Lack-of-correlation anomaly in CMB large scale polarisation maps

TL;DR

This study investigates large-scale polarization anomalies in the CMB, revealing a significant lack of correlation similar to temperature anomalies, with results based on advanced datasets and multiple analysis methods.

Contribution

It provides a detailed assessment of polarization anomalies using state-of-the-art datasets and compares different descriptions of the polarization field, highlighting the robustness of the findings.

Findings

Both datasets show a lack-of-correlation anomaly in polarization.

The anomaly's significance is about 99.5% in the Planck HFI data.

Results are consistent regardless of temperature field constraints.

Abstract

We present an assessment of the CMB large scale anomalies in polarisation using the two-point correlation function as a test case.

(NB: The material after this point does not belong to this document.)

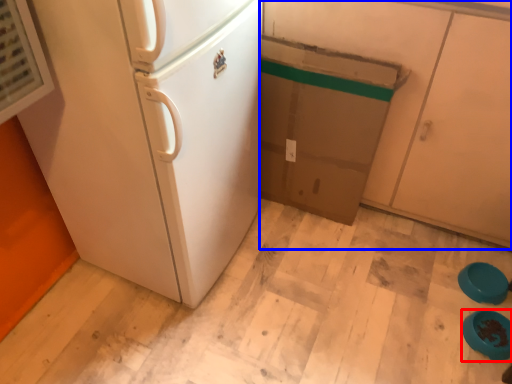 Question: Which of the following is the farthest to the observer, appliance (highlighted by a red box) or cabinetry (highlighted by a blue box)?

Choices:
 (A) appliance
 (B) cabinetry

Answer: (A)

We employ the state of the art of large scale polarisation datasets: the first based on a Planck 2018 HFI 100 and 143 GHz cross-spectrum analysis, based on SRoll2 processing, and the second from a map-based approach derived through a joint treatment of Planck 2018 LFI and WMAP-9yr. We consider the well-known $S_{1/2}$ estimator, which measures the distance of the two-point correlation function from zero at angular scales larger than $60^{\circ}$, and rely on realistic simulations for both datasets to assess confidence intervals. By focusing on the pure polarisation field described by either the $Q$ and $U$ Stokes parameters or by the local $E-$modes, we show that the first description is heavily influenced by the quadrupole (which is poorly constrained in both datasets) while the second one is more suited for an analysis containing higher multipoles up to $\ell \sim 10$, limit above which both datasets become markedly noise dominated. We find that both datasets exhibit a lack-of-correlation anomaly in pure polarisation, similar to the one observed in temperature, which is better constrained by the less noisy Planck HFI 100$\times$143 data, where its significance lies at about $99.5\%$. We perform our analysis using realizations that are either constrained or non-constrained by the observed temperature field, and find similar results in the two cases.